Возьмем «Качку на Каспийском море» — это колдовское ощущение качающейся, колобродящей, празднично-пьяной природы не мог бы подделать никакой другой мастер. В этом стихе отражается, конечно, все та же самая неуемная и в сущности очень добродушная, озорная природа корниловского дара.

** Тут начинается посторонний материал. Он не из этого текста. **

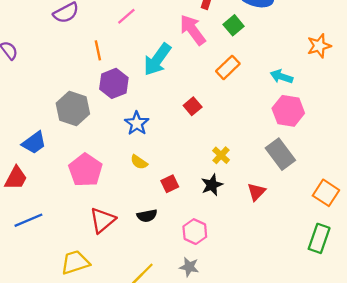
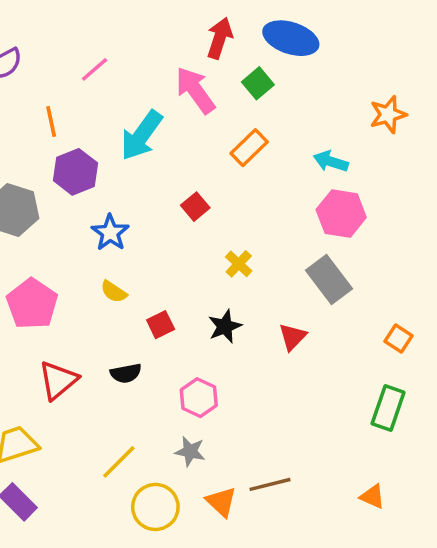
yellow cross: (221, 155) -> (239, 264), moved
orange square: (326, 193) -> (398, 339), size x0.7

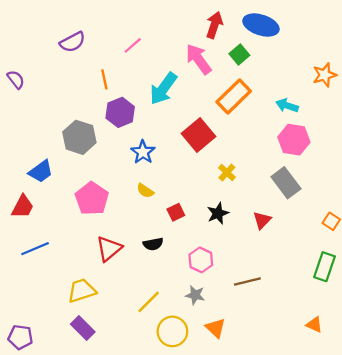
orange rectangle: (249, 148) -> (234, 96), size x1.4
red square: (195, 207) -> (199, 135), size x1.8
brown line: (270, 484) -> (247, 281), moved

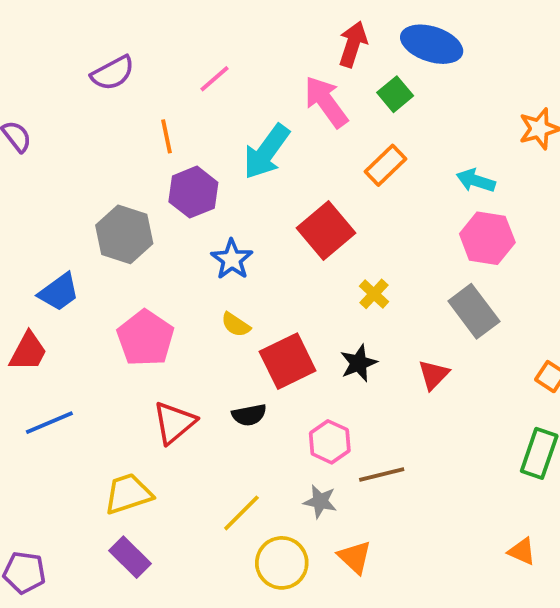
orange rectangle: (234, 96) -> (386, 165), size x0.7
red square: (176, 212) -> (288, 361), size x1.8
brown line: (247, 281) -> (382, 475), moved

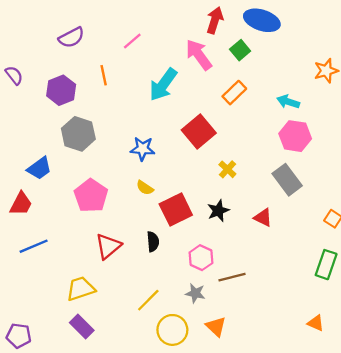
purple hexagon: (193, 192) -> (61, 90), moved
blue star: (232, 259) -> (143, 149), turned -30
red triangle: (434, 375) -> (263, 218), turned -48
black semicircle: (249, 415) -> (153, 242), turned -84

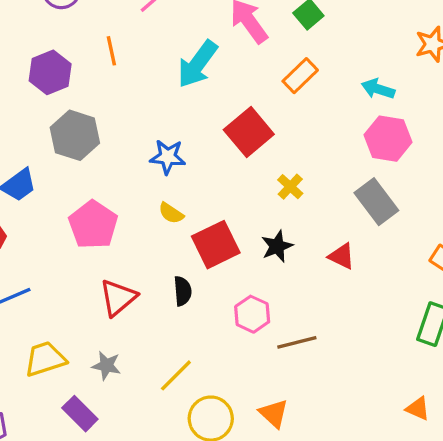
yellow trapezoid: (81, 289) -> (45, 359), moved
gray star: (195, 293) -> (106, 366), moved

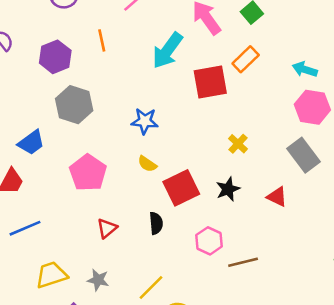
red square: (249, 132) -> (210, 82), moved, turned 30
red triangle: (118, 298) -> (107, 228), size x0.7

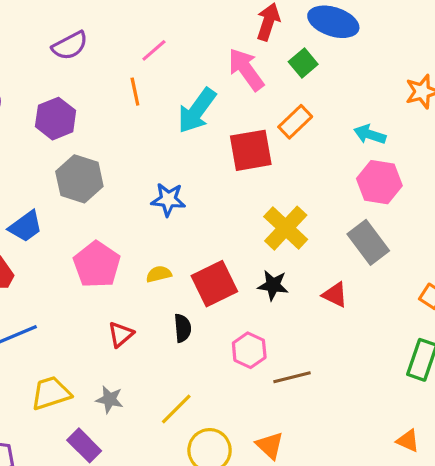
orange line: (102, 40) -> (135, 92), moved
yellow cross: (238, 144) -> (286, 228), size x1.8
yellow semicircle: (147, 164) -> (159, 274), moved, turned 132
black star: (228, 189) -> (273, 285), turned 30

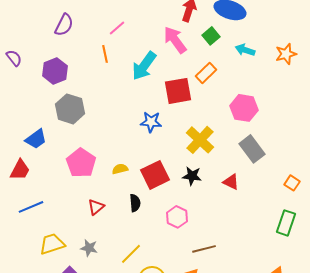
purple semicircle: (70, 46) -> (64, 25), turned -35
cyan arrow: (370, 134) -> (245, 50), moved
pink hexagon: (379, 182) -> (244, 108), moved
blue star: (168, 200) -> (151, 122), moved
brown line: (292, 377) -> (204, 249), moved

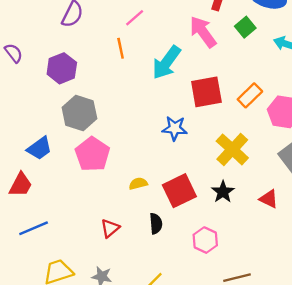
orange rectangle: (206, 73) -> (250, 95), moved
pink pentagon: (81, 163) -> (92, 154), moved
black star: (192, 176) -> (223, 192), turned 30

Возьмем, наконец, «Соловьиху», шедевр и высшее достижение интимной лирики Б. Корнилова, — лениво-щедрое, переполненное игрой, лукавое и нежное объяснение в любви:
Соловьиха в тишине большой и душной…
Вдруг ударил золотистый вдалеке,
видно, злой, и молодой, и непослушный,
ей запел на соловьином языке:
— По лесам,
на пустырях
и на равнинах
не найти тебе прекраснее дружка —
принесу тебе яичек муравьиных,
нащиплю в постель я пуху из брюшка…
Эта пушистость, это чувство беззащитной живости самой малой твари — от того же щедрого, перемешанного с озорством ощущения полноты жизни, от «самой, что ни есть раскучерявой», зыбкой и неистребимой основы корниловской поэзии, от ее своевольной, неистребленной природности.

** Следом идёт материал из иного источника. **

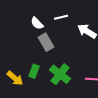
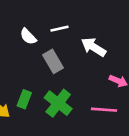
gray rectangle: (46, 42) -> (53, 61), moved

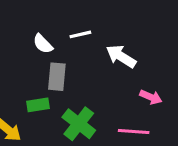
gray rectangle: (53, 61) -> (57, 77), moved, turned 35
green rectangle: (24, 99) -> (38, 105), moved, turned 60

Секрет Б. Корнилова — присутствие этой живой и самородной неуправляемой силы. Здоровая и свежая, эта сила держит его стих на плаву. Но этот же неделимый остаток природности, нерастворимый остаток, грозит перекосить в его стихах любую концепцию. Отсюда — та настороженность, с которой критика даже и в лучшие годы относится к поэту. «Корнилов — он талант, но… дикий» — в этой строке пародиста уловлено основное. И сам Корнилов, всю жизнь прислушиваясь к своему «дикому» таланту и доверчиво внимая критическим указаниям, готовно втискивает мятущуюся стихию в предлагаемые социальные сюжеты: от действительных до самых фантастических.
Но это уже другой полюс: непрерывный поиск социального эквивалента смутному и неустойчивому состоянию души.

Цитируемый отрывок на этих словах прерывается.